Leah Bowen
Port 204
19/2/07
Orfeu
Várias vezes durante o filme Orfeu eu quase chorei no meio de um
monte de gente no LRC. Foi uma história
muito forte! Me lembrou um pouco de Cidade de Deus só que com romance. A realidade das favelas do Rio não foram tão
violentas nesse filme quanto em Cidade de
Deus mas deu para ver do mesmo jeito a tristeza delas. O romance de Orfeu e de Eurídice foi meio
exagerado, o que fez mais difícil levar a sério o final, mas pode ser que a
exageração fez com que o amor deles fosse mais bonito ainda. Sem dúvida, eu fiquei de boca aberta quando
Mira matou Orfeu e antes, também, quando Orfeu foi lá embaixo na floresta
buscar o corpo de Eurídice. A cena que mostrou
Orfeu sentado no meio do mato com Eurídice no colo cantando foi quase ridículo,
mas não o suficiente para não ser comovente.
O que foi muito bonito
do filme foi o fato de que Orfeu conseguiu permanecer puro e bom mesmo morando
na favela no meio de todo o narcotráfico e pobreza. O filme mencionou várias vezes que Orfeu e
Luciano eram melhores amigos de infância.
É surpreendente a diferença dos dois caminhos que os meninos escolheram
na vida. A prova da escolha destrutiva
de Luciano se manifesta no final do filme quando ele mata Eurídice. O tiro foi de propósito, mas o tiro ter
acertado nela foi sem querer – ele só queria asustá-la. Eu achei o cúmulo quando Luciano estava
discutindo com o amigo dele enquanto Eurídice ficava jogada no chão com um tiro
na barriga. Só o fato deles terem ficado
lá em frente dela tentando decidir se eles deveriam levá-la ao hospital já
demonstrou o verdadeiro caráter de Luciano.
O pior foi quando eles acabaram não levando Eurídice ao hospital e
jogaram o corpo dela lá para baixo na floresta.
Se Luciano fosse mesmo amigo de Orfeu, ele teria se sacrificado para
salvar a vida do amigo dele, porque realmente, Eurídice era a vida de Orfeu.
O amor dos dois
protagonistas foi muito lindo e o romance também, mas foram as coisas que não
tinham nada a ver com a história de romance que mostraram como é a vida na
favela.

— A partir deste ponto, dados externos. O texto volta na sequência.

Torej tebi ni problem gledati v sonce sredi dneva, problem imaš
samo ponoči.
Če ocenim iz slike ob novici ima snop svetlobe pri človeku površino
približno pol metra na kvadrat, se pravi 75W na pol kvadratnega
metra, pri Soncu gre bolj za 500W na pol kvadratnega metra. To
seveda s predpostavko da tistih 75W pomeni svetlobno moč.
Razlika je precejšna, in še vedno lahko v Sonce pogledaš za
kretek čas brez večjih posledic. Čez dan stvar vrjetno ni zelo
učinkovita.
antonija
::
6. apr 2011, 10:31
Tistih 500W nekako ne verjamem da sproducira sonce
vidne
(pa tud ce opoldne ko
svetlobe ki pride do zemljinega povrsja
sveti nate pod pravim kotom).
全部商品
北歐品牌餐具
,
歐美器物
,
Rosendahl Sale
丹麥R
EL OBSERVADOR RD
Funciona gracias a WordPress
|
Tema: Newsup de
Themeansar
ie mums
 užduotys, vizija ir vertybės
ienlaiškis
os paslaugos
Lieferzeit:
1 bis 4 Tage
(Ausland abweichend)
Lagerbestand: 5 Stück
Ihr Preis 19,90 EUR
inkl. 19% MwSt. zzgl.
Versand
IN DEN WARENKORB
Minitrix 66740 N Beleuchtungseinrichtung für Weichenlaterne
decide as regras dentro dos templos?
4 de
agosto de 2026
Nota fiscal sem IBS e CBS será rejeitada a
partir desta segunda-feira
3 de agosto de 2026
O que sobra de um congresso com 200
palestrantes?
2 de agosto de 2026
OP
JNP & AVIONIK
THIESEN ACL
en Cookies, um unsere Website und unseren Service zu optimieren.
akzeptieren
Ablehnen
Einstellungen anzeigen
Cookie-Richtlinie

Por exemplo, no começo do filme,
a polícia chega e todo mundo, policial e bandido, começam a atirar. No meio disso, em uma casa bonitinha,
bem-cuidada, uma menininha que estava vendo TV se esconde atrás de uma poltrona
e quando a mãe sai da cozinha, ela leva um tiro no peito. Depois mostram a mãe de Orfeu lendo búzios
que ela assopra e joga em um prato.
Esses costumes e tradições você não vê quase nunca hoje em dia na
cidade. São coisas de escravo que
trouxeram para o Brasil. Mais um exemplo
da vida na favela é quando Luciano e o grupo dele querem matar o homem que
durmiu com uma menina. A menina acaba o
matando mas só porque se não o fizesse, os amigos de Luciano teriam botado fogo
nele. A Eurídice vê tudo isso e fica
muito impressionada. Ela não tinha lugar
lá, como a mãe que levou o tiro não tinha lugar lá e como Orfeu também. O filme foi muito triste, não só por causa
das mortes no final mas por causa da vida pobre e violenta dos brasileiros que
moram em favela.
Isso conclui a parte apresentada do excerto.